In the past, layoffs in the United States were typically based on seniority, where junior employees would be let go first. However, in modern times, companies tend to conduct layoffs based on an individual's skills and recent performance. High-salary earners may also receive more attention during layoffs, though they may also be among the company's top performers. Top leaders such as the CEO and CFO often set criteria for layoff decisions, such as cutting a certain percentage of the workforce or achieving specified cost savings. Companies may also confine layoffs to specific departments or areas. For example, Boeing recently announced plans to cut 2,000 jobs in finance and human resources while continuing to hire in engineering. Amazon's most recent layoffs targeted areas such as cloud computing, advertising, and Twitch streaming.
According to executives, the responsibility of selecting employees for layoffs usually falls on divisional leaders and department heads. Recently, Okta Inc. announced that it would reduce its workforce by 5% or 300 employees due to overhiring during the pandemic. CEO Todd McKinnon revealed that the company asked all departments to achieve specific financial cost-cutting targets and let go of employees through their own means. For instance, the innovation and product-development teams prioritized retaining individuals who were involved in projects or goals that could be achieved within the next three years, rather than five. Okta terminated salespeople operating in small and medium-sized businesses in North America as part of the cost-cutting exercise. Executives evaluated where the company required investment to identify which initiatives to pursue during the downsizing.
Contrary to popular belief, selecting which employees to terminate is not solely the responsibility of human resources professionals. Former chief people officer at NetSuite Kathy Zwickert said that department heads usually suggest employees lay off based on specific criteria, such as those with low-performance ratings or those who joined the company in the last six months. Managers create a layoff list, keeping its purpose hidden by providing it with a codename like "Project Falcon." Many factors are considered in this process, including an employee's performance history, adaptability, and potential to take on new roles in the future. According to CEO Paul J. Sarvadi of Insperity Inc., the final decision of whom to retain ultimately depends on one-on-one performance assessments.

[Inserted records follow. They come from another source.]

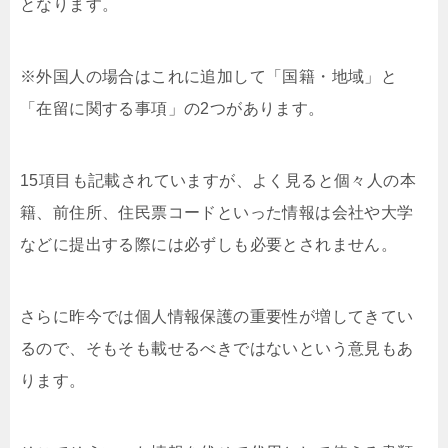
となります。
※外国人の場合はこれに追加して「国籍・地域」と
「在留に関する事項」の2つがあります。
15項目も記載されていますが、よく見ると個々人の本
籍、前住所、住民票コードといった情報は会社や大学
などに提出する際には必ずしも必要とされません。
さらに昨今では個人情報保護の重要性が増してきてい
るので、そもそも載せるべきではないという意見もあ
ります。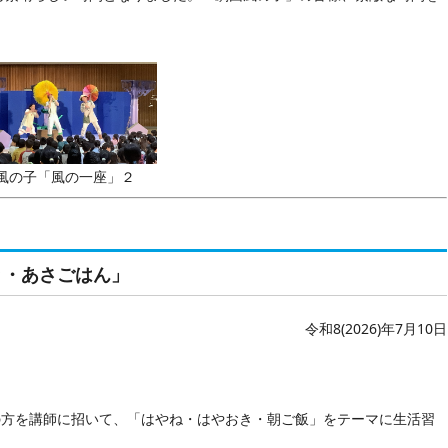
風の子「風の一座」２
き・あさごはん」
令和8(2026)年7月10日
の方を講師に招いて、「はやね・はやおき・朝ご飯」をテーマに生活習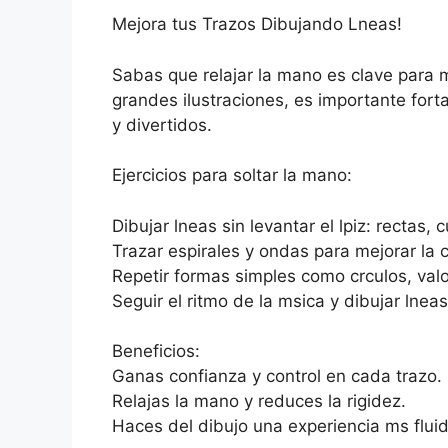
Mejora tus Trazos Dibujando Lneas!
Sabas que relajar la mano es clave para m
grandes ilustraciones, es importante forta
y divertidos.
Ejercicios para soltar la mano:
Dibujar lneas sin levantar el lpiz: rectas, 
Trazar espirales y ondas para mejorar la 
Repetir formas simples como crculos, valo
Seguir el ritmo de la msica y dibujar lnea
Beneficios:
Ganas confianza y control en cada trazo.
Relajas la mano y reduces la rigidez.
Haces del dibujo una experiencia ms fluid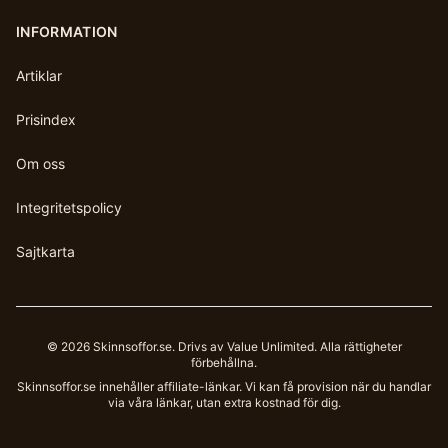
INFORMATION
Artiklar
Prisindex
Om oss
Integritetspolicy
Sajtkarta
©
2026
Skinnsoffor.se
. Drivs av Value Unlimited. Alla rättigheter
förbehållna.
Skinnsoffor.se
innehåller affiliate-länkar. Vi kan få provision när du handlar
via våra länkar, utan extra kostnad för dig.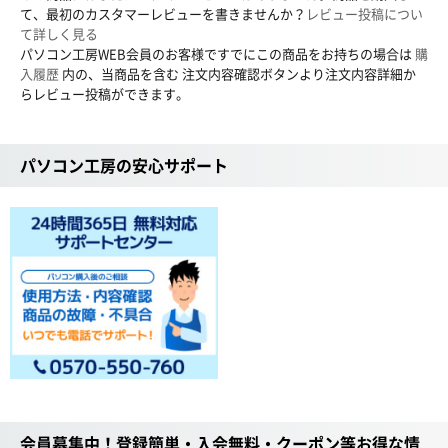
て、最初のカスタマーレビューを書きませんか？
レビュー投稿につい
て詳しく見る
パソコン工房WEB会員のお客様ですでにこの商品をお持ちの場合は
購
入履歴
内の、当商品を含む 注文内容確認ボタンより注文内容詳細か
らレビュー投稿ができます。
パソコン工房の安心サポート
会員募集中！登録簡単・入会無料・クーポン等お得な情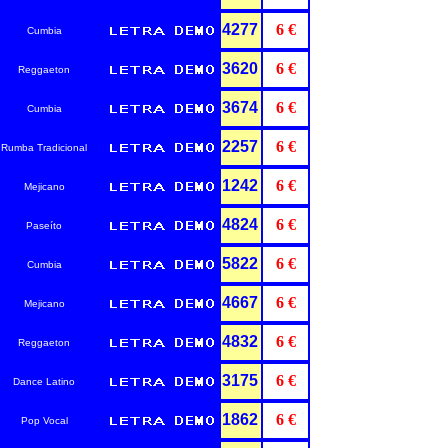
4277
6 €
Cumbia
3620
6 €
Reggaeton
3674
6 €
Cumbia
2257
6 €
Rumba Tradicional
1242
6 €
Mejicano
4824
6 €
Paseíto
5822
6 €
Cumbia
4667
6 €
Mejicano
4832
6 €
Reggaeton
3175
6 €
Dance Latino
1862
6 €
Pop Vocal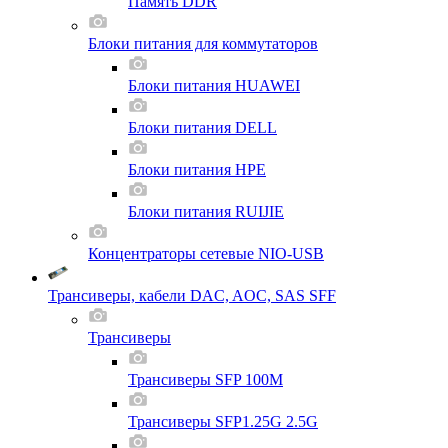
Память DDR
Блоки питания для коммутаторов
Блоки питания HUAWEI
Блоки питания DELL
Блоки питания HPE
Блоки питания RUIJIE
Концентраторы сетевые NIO-USB
Трансиверы, кабели DAC, AOC, SAS SFF
Трансиверы
Трансиверы SFP 100M
Трансиверы SFP1.25G 2.5G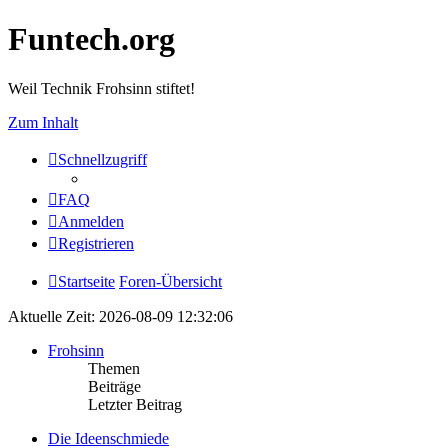
Funtech.org
Weil Technik Frohsinn stiftet!
Zum Inhalt
Schnellzugriff
FAQ
Anmelden
Registrieren
Startseite
Foren-Übersicht
Aktuelle Zeit: 2026-08-09 12:32:06
Frohsinn
Themen
Beiträge
Letzter Beitrag
Die Ideenschmiede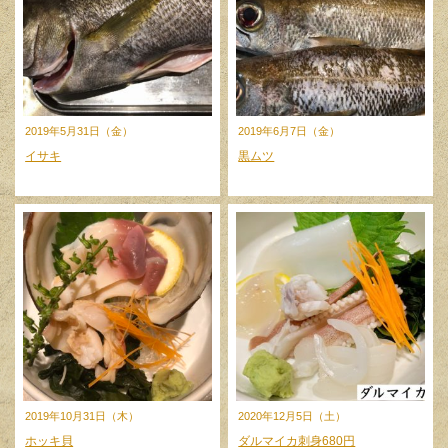
2019年5月31日（金）
2019年6月7日（金）
イサキ
黒ムツ
2019年10月31日（木）
2020年12月5日（土）
ホッキ貝
ダルマイカ刺身680円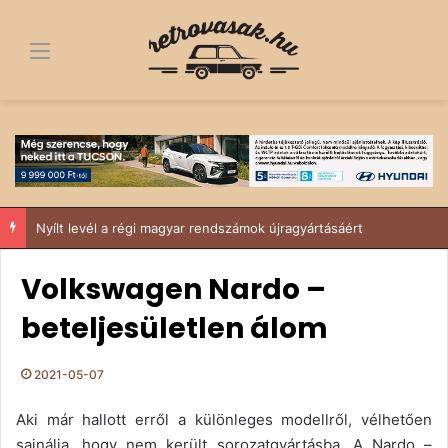
Menü
Nyílt levél a régi magyar rendszámok újragyártásáért
Volkswagen Nardo –
beteljesületlen álom
2021-05-07
Aki már hallott erről a különleges modellről, vélhetően
sajnálja, hogy nem került sorozatgyártásba. A Nardo –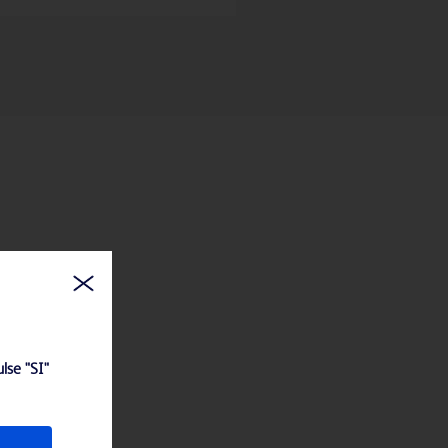
lse "SI"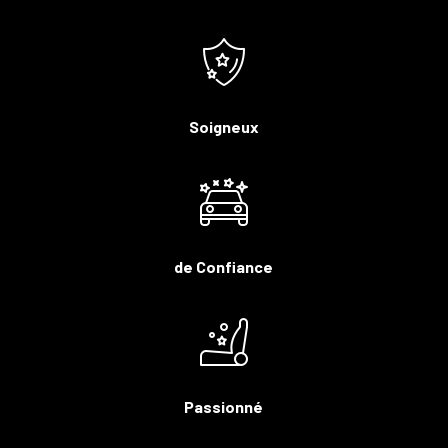
Soigneux
de Confiance
Passionné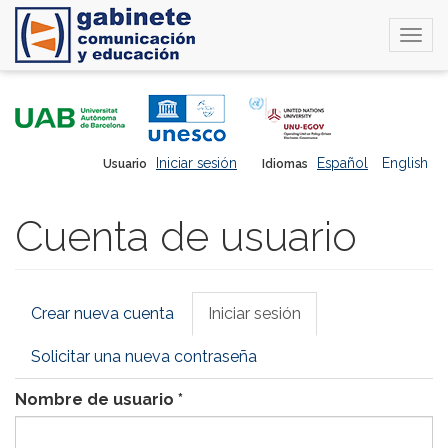
Togg
navi
Pasar
al
contenido
principal
Iniciar sesión
Español
English
Usuario
Idiomas
Cuenta de usuario
Solapas
Crear nueva cuenta
Iniciar sesión
(solapa
principales
activa)
Solicitar una nueva contraseña
Nombre de usuario
*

Human resources staffers identify individual employees for a layoff, after which they thoroughly review the list to ensure that the layoff is fair and non-discriminatory. Discrimination against any particular group of individuals can open the employer to a lawsuit. Employers often rely on external assistance, such as legal counsel or specialized software, to ensure that the selection process is impartial. As part of the review process, employers may also discover other potential issues that need to be addressed. Companies can take anywhere from a week to eight weeks to finalize a plan for letting go of employees. Disputes may arise during the process, such as disagreements over whether to cut middle management or executives. Even when laying off entire business units, executives may decide to retain high-performing employees and relocate them to other positions. Despite having rules and procedures in place, there is still a subjective element to this process.